Demons and Angels

Demons and Angels (Original Recording 1995)

Demons and Angels (Re-Imagined 2023)

Song Info

Lyrics : Douglas Hunter

Music : Peter Nuttall

Date Written : 3rd November 1995

Album : Intermezzo (Released November 1995)

When Andrew Ridgeley released his solo album, five years after Wham! split up, the music press panned it. They said he'd tried to write a Rock and Roll album but all the songs still sounded like manufactured pop. That's the problem with the music industry - in fact, the problem since the charts began. It showed the best selling songs - and therefore, the most commercial. Commercial songs aren't always good songs - they're just catchy or memorable or have some kind of repeated mantra as a chorus. Writing a good song doesn't guarantee chart success. George Michael, who was a kind of God to me when I was 10 years old, was maturing into somewhat of a brilliant song writer. He managed Careless Whisper on a bus, he managed Last Christmas upstairs at Andrew's house on a 4 track portastudio after being inspired watching a football match. There was something formulaic about Wham!'s music but it in no way to me ever sounded manufactured the way Stock, Aitken and Waterman's music did. Their songs, around the end of the 80s, all has the same drum machine, same tempo and rhythms - most had the same lyrical themes. Any one of the puppets they used could have been interchanged between Kylie, Sonia, Jason, Big Fun and even the Reynolds Girls. I'm not saying that some of that music wasn't entertaining (Hand on your Heart is one of the all time classics) but it's manufactured - in a factory - probably why they called their studio 'The Hit Factory'.

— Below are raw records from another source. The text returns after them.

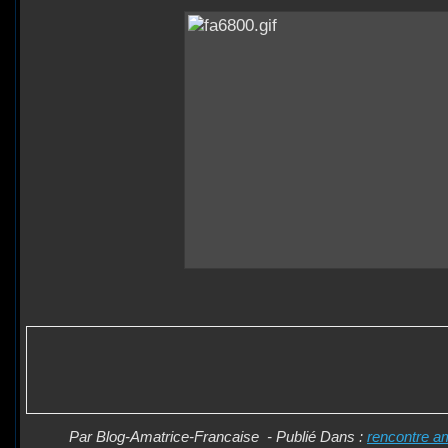
Par Blog-Amatrice-Francaise
-
Publié Dans :
rencontre a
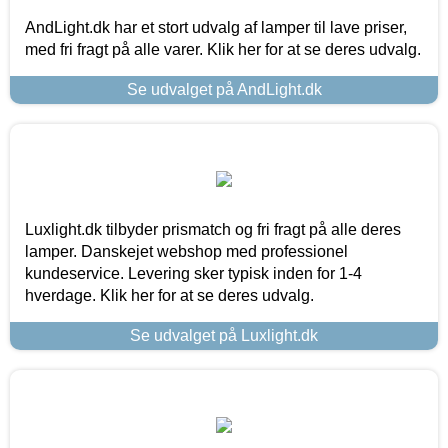
AndLight.dk har et stort udvalg af lamper til lave priser,
med fri fragt på alle varer. Klik her for at se deres udvalg.
Se udvalget på AndLight.dk
Luxlight.dk tilbyder prismatch og fri fragt på alle deres
lamper. Danskejet webshop med professionel
kundeservice. Levering sker typisk inden for 1-4
hverdage. Klik her for at se deres udvalg.
Se udvalget på Luxlight.dk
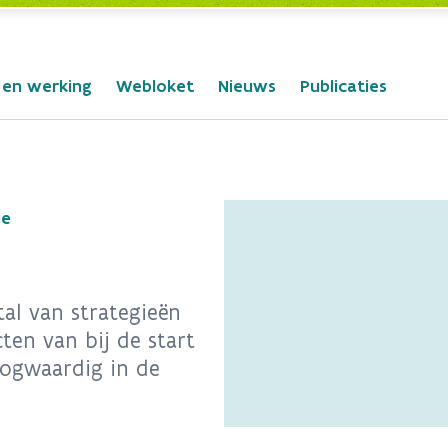
 en werking
Webloket
Nieuws
Publicaties
ie
al van strategieën
en van bij de start
oogwaardig in de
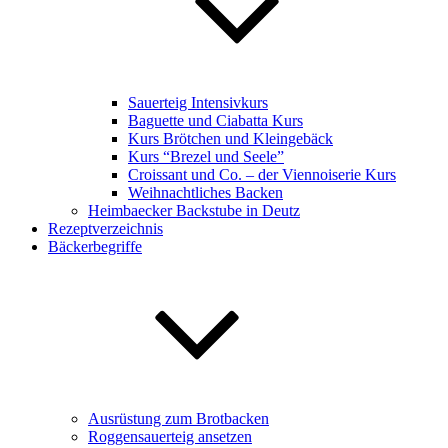
Sauerteig Intensivkurs
Baguette und Ciabatta Kurs
Kurs Brötchen und Kleingebäck
Kurs “Brezel und Seele”
Croissant und Co. – der Viennoiserie Kurs
Weihnachtliches Backen
Heimbaecker Backstube in Deutz
Rezeptverzeichnis
Bäckerbegriffe
Ausrüstung zum Brotbacken
Roggensauerteig ansetzen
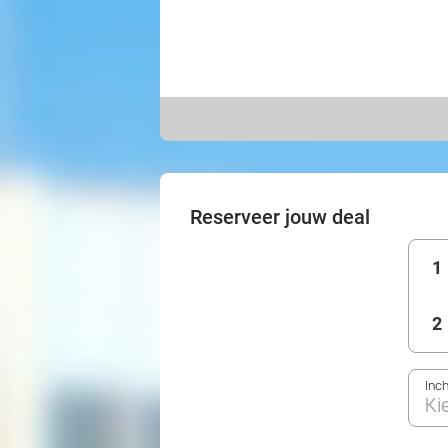
Reserveer jouw deal
1
2
Inc
Ki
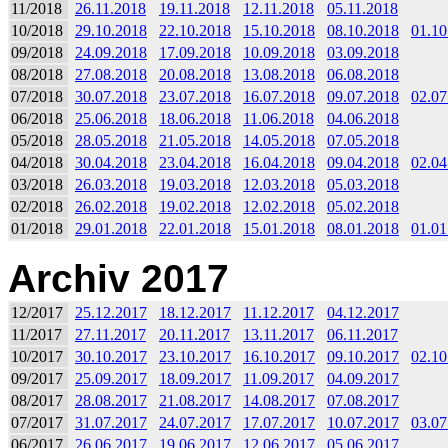
11/2018
26.11.2018
19.11.2018
12.11.2018
05.11.2018
10/2018
29.10.2018
22.10.2018
15.10.2018
08.10.2018
01.10
09/2018
24.09.2018
17.09.2018
10.09.2018
03.09.2018
08/2018
27.08.2018
20.08.2018
13.08.2018
06.08.2018
07/2018
30.07.2018
23.07.2018
16.07.2018
09.07.2018
02.07
06/2018
25.06.2018
18.06.2018
11.06.2018
04.06.2018
05/2018
28.05.2018
21.05.2018
14.05.2018
07.05.2018
04/2018
30.04.2018
23.04.2018
16.04.2018
09.04.2018
02.04
03/2018
26.03.2018
19.03.2018
12.03.2018
05.03.2018
02/2018
26.02.2018
19.02.2018
12.02.2018
05.02.2018
01/2018
29.01.2018
22.01.2018
15.01.2018
08.01.2018
01.01
Archiv 2017
12/2017
25.12.2017
18.12.2017
11.12.2017
04.12.2017
11/2017
27.11.2017
20.11.2017
13.11.2017
06.11.2017
10/2017
30.10.2017
23.10.2017
16.10.2017
09.10.2017
02.10
09/2017
25.09.2017
18.09.2017
11.09.2017
04.09.2017
08/2017
28.08.2017
21.08.2017
14.08.2017
07.08.2017
07/2017
31.07.2017
24.07.2017
17.07.2017
10.07.2017
03.07
06/2017
26.06.2017
19.06.2017
12.06.2017
05.06.2017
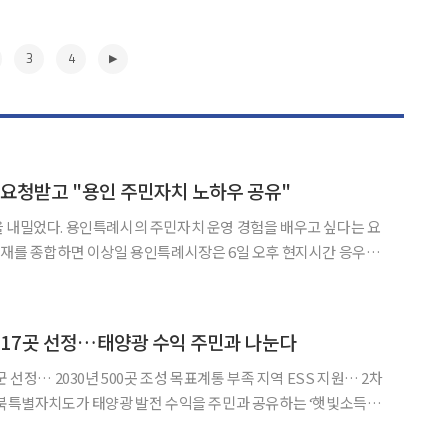
3
4
 요청받고 "용인 주민자치 노하우 공유"
 내밀었다. 용인특례시의 주민자치 운영 경험을 배우고 싶다는 요
장과 간담회를 열고 용인시의 주민자치제도와 정책을 설명했다. 이
 주민자치제도 운영 현황과 경험을 공유해 달라는 다낭시 조국전선
▶
 17곳 선정…태양광 수익 주민과 나눈다
 선정… 2030년 500곳 조성 목표계통 부족 지역 ESS 지원… 2차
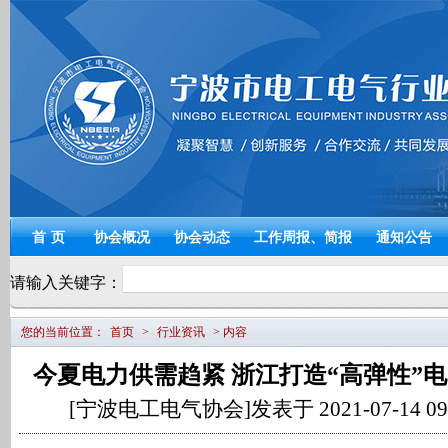
宁波电工电气
首页
协会概况
协会动态
工作周报、简报
通知公告
请输入关键字：
您的当前位置：
首页
>
行业资讯
> 内容
今夏电力供需趋紧 浙江打造“高弹性”
[宁波电工电气协会]发表于 2021-07-14 09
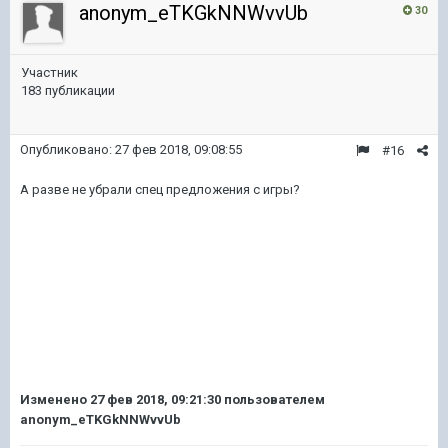
anonym_eTKGkNNWvvUb
30
Участник
183 публикации
Опубликовано:
27 фев 2018, 09:08:55
#16
А разве не убрали спец предложения с игры?
Изменено
27 фев 2018, 09:21:30
пользователем
anonym_eTKGkNNWvvUb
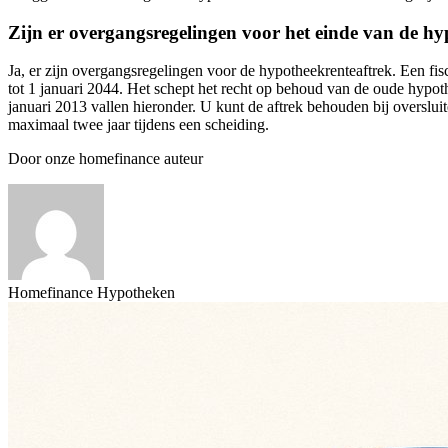
Zijn er overgangsregelingen voor het einde van de h
Ja, er zijn overgangsregelingen voor de hypotheekrenteaftrek. Een fis
tot 1 januari 2044. Het schept het recht op behoud van de oude hypo
januari 2013 vallen hieronder. U kunt de aftrek behouden bij overslu
maximaal twee jaar tijdens een scheiding.
Door onze homefinance auteur
Homefinance Hypotheken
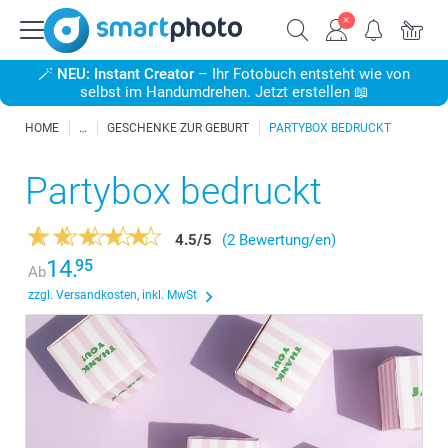
🪄
NEU: Instant Creator
– Ihr Fotobuch entsteht wie von
selbst im Handumdrehen. Jetzt erstellen 📖
HOME
GESCHENKE ZUR GEBURT
PARTYBOX BEDRUCKT
Partybox bedruckt
4.5
/
5
(2 Bewertung/en)
14.
95
Ab
zzgl. Versandkosten, inkl. MwSt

This opens a debate about popular music - specifically music written to sell units versus music which has actual soul and spirit attached, which usually isn't so catchy. 'Everything she Wants' is a brilliant song - catchy and soulful. Some of the melodies on the final Wham! album seem to have come from somewhere ethereal. You don't sit and write those, they just come out. This was the genius of Wham!

And so, we get to Demons and Angels. I never wanted Urban Fox to sound generic. It was difficult to sound like anything other than the PSS-790 as that was what we had used on the first 6 albums and the next 6. But this song felt different. I had a synth which played sound effects and I'd started layering with the four-track mixing desk I'd bought. It was one of the first songs on which we'd started experimenting with sound. In the song itself though, there was a melody - an actual hummable melody. Usually, when I wrote songs back then, they'd be recorded and forgotten about. This stayed with me though and got another recording on the next album when I realised there was another vocal line hiding above the main one. This was done with overdubbing and was called the 'Harmonic Version'.

It's probably the track that I was most proud of in 1995 being as it was, one of about 90 songs written and recorded that year (our most prolific). It's probably been re-recorded as many times too but in the Re-imagined album (Volume 2) we've finally got it sounding like it's supposed to sound!